A new phase in the Floreana Mockingbird Project
by Luis Ortiz-Catedral, Charles Darwin Foundation.
The Floreana mockingbird is a very special bird, given its position as the inspiration for the idea that formed the Theory of Natural Selection in the mind of Charles Darwin. But its also a very threatened bird. The Charles Darwin Foundation, Galápagos National Park, Durrell and Zurich University formed a collaboration to restore this species back to the island of Floreana. And now in 2010, which is also the International Year of Biodiversity, we are able to get this first phase of the project off the ground.
This first of a regular series of blog posts to update you on the project's progress, is really to introduce myself. I have recently joined the Charles Darwin Foundation to implement this new phase. Before coming to Galápagos, I coordinated the reintroduction of Red-crowned Kakariki to the inner Hauraki Gulf in New Zealand. Although they live 10,000 km apart, the mockingbirds and kakariki have a common history: both species disappeared from large islands over 100 years ago, but some remnant populations remain on satellite islets (Champion and Gardner-by-Floreana in the case of the mockingbirds).
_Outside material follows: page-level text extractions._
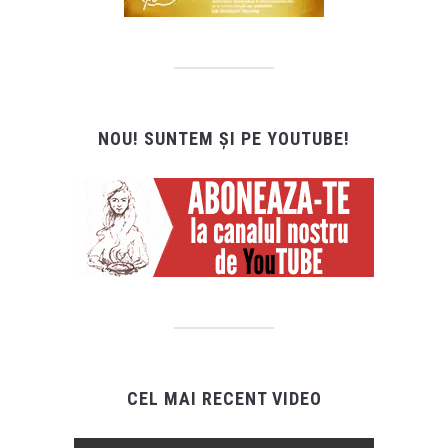
NOU! SUNTEM ȘI PE YOUTUBE!
CEL MAI RECENT VIDEO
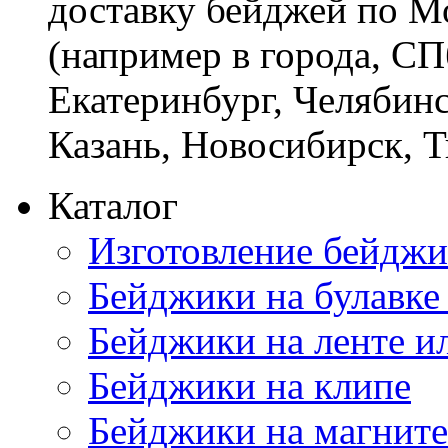
доставку бейджей по М
(например в города, СП
Екатеринбург, Челябинс
Казань, Новосибирск, 
Каталог
Изготовление бейджи
Бейджики на булавке
Бейджики на ленте и
Бейджики на клипе
Бейджики на магните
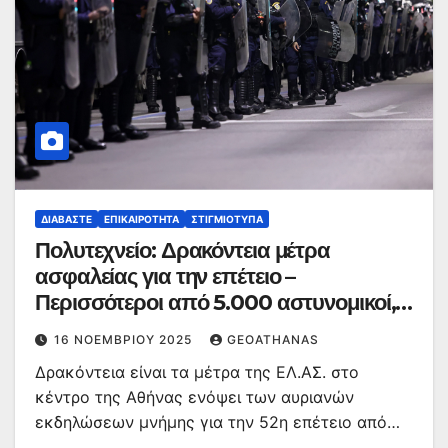
ΔΙΑΒΆΣΤΕ
ΕΠΙΚΑΙΡΌΤΗΤΑ
ΣΤΙΓΜΙΌΤΥΠΑ
Πολυτεχνείο: Δρακόντεια μέτρα
ασφαλείας για την επέτειο –
Περισσότεροι από 5.000 αστυνομικοί,
ΕΥΠ, drones και ελικόπτερο
16 ΝΟΕΜΒΡΊΟΥ 2025
GEOATHANAS
Δρακόντεια είναι τα μέτρα της ΕΛ.ΑΣ. στο
κέντρο της Αθήνας ενόψει των αυριανών
εκδηλώσεων μνήμης για την 52η επέτειο από…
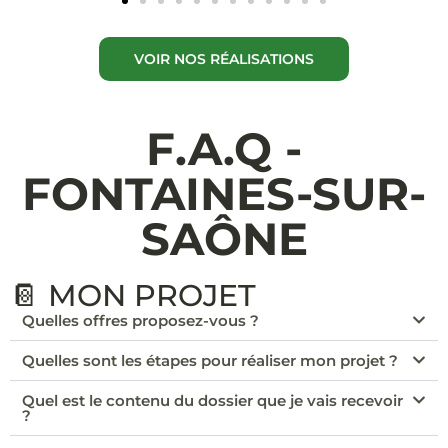
VOIR NOS RÉALISATIONS
F.A.Q -
FONTAINES-SUR-
SAÔNE
📔 MON PROJET
Quelles offres proposez-vous ?
Quelles sont les étapes pour réaliser mon projet ?
Quel est le contenu du dossier que je vais recevoir
?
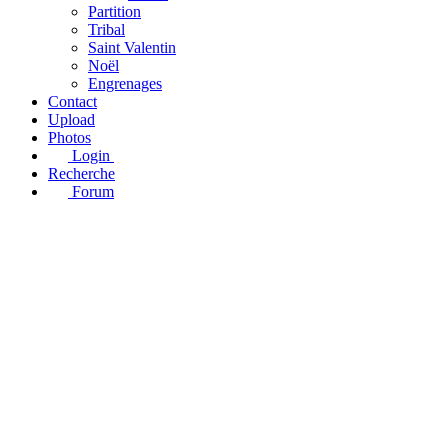
Partition
Tribal
Saint Valentin
Noël
Engrenages
Contact
Upload
Photos
Login
Recherche
Forum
How can we help a species expand from these satellite populations to other available habitat? To answer that question, over the next few months we will survey Floreana Island to identify sites where the combination of predation pressure, nesting habitat characteristics and territory quality would allow groups of mockingbirds to breed successfully. This will be done alongside a survey of mockingbirds on the islets aimed at estimating the current global population size and identifying the preferred nesting sites and foods during the breeding season.

Floreana is an inhabited island, and thus our work will be done in close association with the local community within the framework of a bigger project: 'The Floreana Initiative', aimed at the holistic restoration of this 18,000 ha island incorporating sustainable livelihoods, education and applied conservation.